UNA FESTA PER LEOPOLDO MASTELLONI

Angela Matassa

Li ha appena compiuti: 65 anni di età e 45 di carriera. Leopoldo Mastelloni, cantante,
attore, artista, teatrale, televisivo, cinematografico. Interprete di Viviani, Artaud, Genet,
Pirandello, Goldoni, Pasolini, fa un bilancio. “Assolutamente positivo,sia artisticamente
che privatamente”.

E’ l’età della pensione. Ma un artista va in pensione?

“Chi fa questo mestiere è nel momento migliore, perché può raccogliere l’esperienza di una vita, farne tesoro e offrirla agli altri. Più vado avanti, più ne sento l’esigenza”.

In che modo vorrebbe farlo?

“Mi piacerebbe dirigere un teatro, un’associazione, un’istituzione culturale. Al giorno d’oggi la competenza è poca, perché la politica ha occupato tutti gli spazi. Non mi basta sentirsi chiamare Maestro, sarebbe bello esserlo nella pratica”.

Rinnega qualcosa di questi anni di attività?

“Niente.

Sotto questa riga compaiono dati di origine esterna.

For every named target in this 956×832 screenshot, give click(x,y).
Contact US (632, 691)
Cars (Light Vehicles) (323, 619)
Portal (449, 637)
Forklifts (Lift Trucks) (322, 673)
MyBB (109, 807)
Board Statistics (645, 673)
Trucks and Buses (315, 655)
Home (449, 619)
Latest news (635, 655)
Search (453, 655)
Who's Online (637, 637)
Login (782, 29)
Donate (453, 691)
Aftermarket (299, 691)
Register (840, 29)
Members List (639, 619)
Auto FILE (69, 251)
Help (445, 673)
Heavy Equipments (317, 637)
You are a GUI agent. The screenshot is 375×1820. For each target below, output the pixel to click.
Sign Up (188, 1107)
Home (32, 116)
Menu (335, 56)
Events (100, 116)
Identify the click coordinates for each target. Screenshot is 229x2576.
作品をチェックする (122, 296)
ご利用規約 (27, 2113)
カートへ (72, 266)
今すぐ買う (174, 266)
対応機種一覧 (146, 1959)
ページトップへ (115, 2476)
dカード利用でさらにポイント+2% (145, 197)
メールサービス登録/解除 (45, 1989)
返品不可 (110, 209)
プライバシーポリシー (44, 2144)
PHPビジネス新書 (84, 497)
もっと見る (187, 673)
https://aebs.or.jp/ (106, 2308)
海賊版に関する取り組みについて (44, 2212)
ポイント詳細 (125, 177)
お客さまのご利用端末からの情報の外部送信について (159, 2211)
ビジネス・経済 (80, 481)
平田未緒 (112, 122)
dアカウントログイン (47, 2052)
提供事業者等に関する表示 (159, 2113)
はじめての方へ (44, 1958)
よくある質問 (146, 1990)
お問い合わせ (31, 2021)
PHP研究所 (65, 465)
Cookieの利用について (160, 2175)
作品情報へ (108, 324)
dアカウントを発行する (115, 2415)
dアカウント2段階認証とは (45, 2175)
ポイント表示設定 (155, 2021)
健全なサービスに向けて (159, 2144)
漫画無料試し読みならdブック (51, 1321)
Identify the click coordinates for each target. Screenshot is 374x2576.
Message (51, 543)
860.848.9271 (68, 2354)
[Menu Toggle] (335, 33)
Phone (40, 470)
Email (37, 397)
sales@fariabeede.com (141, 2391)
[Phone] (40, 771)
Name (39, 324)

Sono pienamente soddisfatto perché tutto è stato scelto e pensato, anche al reality ho partecipato a modo mio, nel segno della correttezza. “La fattoria” è stata come un piccolo show”.

Maestri e compagni prestigiosi: ricordiamone qualcuno.

“In televisione certamente Antonello Falqui e tutto il mondo del varietà di allora. In teatro il mio maestro d’arte e di vita è stato Giuseppe Patroni Griffi. E come potrei non parlare di Gennaro Vitiello, che dal teatro Esse, dove ho cominciato, mi ha tenuto per mano finché non sono cresciuto. Il teatro contemporaneo, che mi ha adottato, nonostante fossi napoletano, quando non era certo una qualità, e mi ha reso protagonista di spettacoli importanti. Luca De Fusco col quale ho recitato in “La finta serva” di Marivaux. Naturalmente il Sannazaro e Lara Sansone, che mi ha dato la possibilità di fare compagnia, di sperimentare i testi. L’ “Assunta Spina”, per esempio ci fu chiesta anche da altre città. Poi i compagni di una vita: Pupella Maggio, Angela Pagano, Rossellini, Fellini, Valli, De Lullo, Rossella Falk, i Giuffré, la famiglia Mastroianni. Sono amici con i quali ho ho condiviso lavoro e vita dagli Anni Sessanta”.

Qual è la grandezza di Napoli?

“La possibilità di un risorgimento culturale, cioè della coscienza e conoscenza di quel che si vive. Ma lo sto ancora aspettando”.

La sua miseria?

“Quella di essere una barca senza timone. Ormai i napoletani si sono abituati a non avere un indirizzo sociale, ognuno fa a modo suo, in ogni cosa, dal parcheggio al resto. Non è più tempo per l’arte di arrangiarsi, se prima voleva dire sopravvivenza oggi è l’agonia”.

Ha progetti in cantiere?

“Per il momento nessuno”.

Ma c’è quacosa che le piacerebbe fare?

“Curare una regia lirica. Lo fanno anche quelli che all’opera non ci sono mai stati. Io andavo con mio nonno al San Carlo che ero appena un bambino”.

Che cosa si aspetta dal futuro?

“Niente in particolare, vorrei vivere tranquillamente nella mia piccola casa nel centro della città, invece mi sento sperduto. Quanto al lavoro, mi sembra davvero difficile, nonostante un’attività di prestigio, sono come cancellato”.

Dipende dal fatto che viene ancora considerato un artista scomodo?

“Scomodo lo sono stato fin dalla nascita. Si parla ancora dell’episodio increscioso con la Rai di vent’anni fa, piuttosto che d’altro. Credo che sia perché non ho padrini politici”.

Un aneddoto?

“L’anno scorso sono stato a Los Angeles, durante il periodo dell’assegnazione degli Oscar. Il primo giorno mi hanno guardato in modo strano, forse perché non mi conoscevano come artista e non sapevano neanche che lo fossi. Dal giorno dopo anche gli americani mi hanno chiamato Maestro. Merito di Internet”.

Né rimpianti né rimorsi?

“Ma no. Festeggio sessantacinque anni felici. Nonostante tutto”.